A new study from Lenz Research has found that artificial intelligence models disagree on 67% of fact-check claims, casting doubt on the reliability of automated verification systems. The findings, released without prior announcement, suggest that even advanced AI tools frequently contradict one another when tasked with determining truth. Researchers behind the study stress the need for diverse sources and human oversight in decision-making, especially in fast-moving areas like financial markets.
The scale of disagreement
The 67% figure is striking. It means that out of every three fact-check claims run through different AI models, two end up with conflicting verdicts. Lenz Research did not specify which models were tested or the nature of the claims, but the implication is clear: no single AI system can be trusted to sort fact from fiction on its own. The disagreement rate points to fundamental differences in how models are trained, the data they draw from, and their underlying logic.

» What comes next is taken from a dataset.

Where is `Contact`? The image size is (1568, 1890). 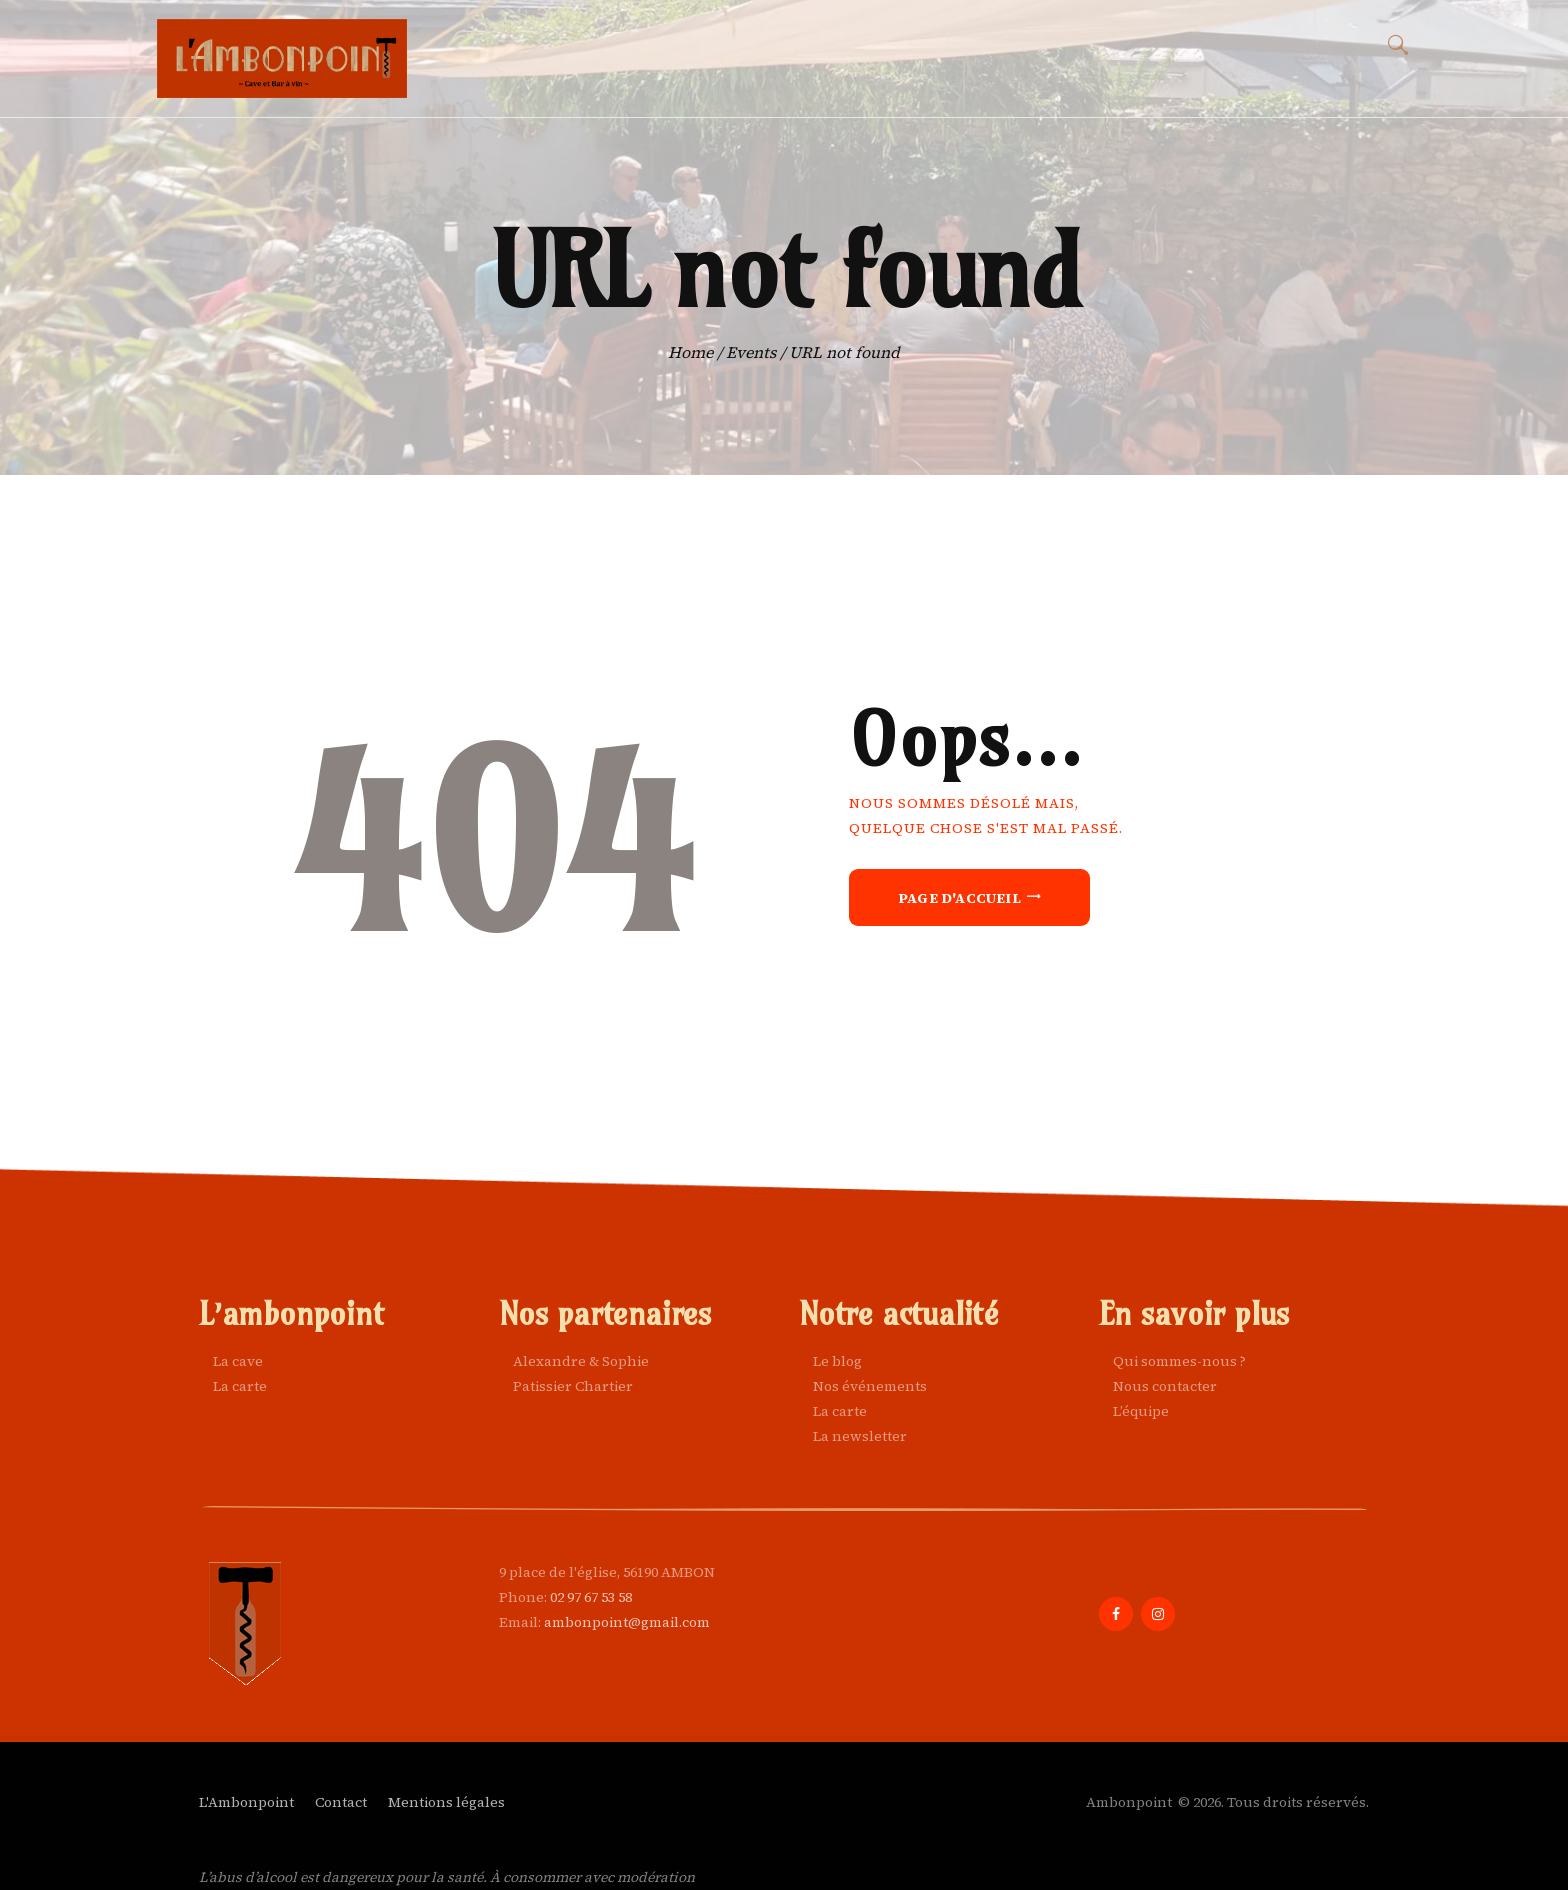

In volatile markets, where rumors can move prices in seconds, the stakes are high. A trader relying on an AI fact-checker might act on a label that another model would reject. The study’s authors explicitly mention “volatile markets” as a context where diverse sources and human judgment become critical. Automated tools can process huge volumes, but they can’t resolve their own contradictions without a person in the loop.
What the study suggests
The recommendation from Lenz Research is straightforward: don’t lean on a single AI source. Instead, cross-check outputs, bring in human reviewers, and treat automated fact-checks as one input among many. This isn’t a call to abandon the technology—it’s a warning against overconfidence. The study doesn’t offer a fix for the disagreement problem, but it makes a strong case for keeping people involved.
The findings add to a growing pile of evidence that AI, for all its speed, still struggles with consistency. Lenz Research has not indicated whether it plans to follow up with a deeper analysis of why models disagree or how to align them. For now, the message is simple: when the machines can’t agree, the decision belongs to humans.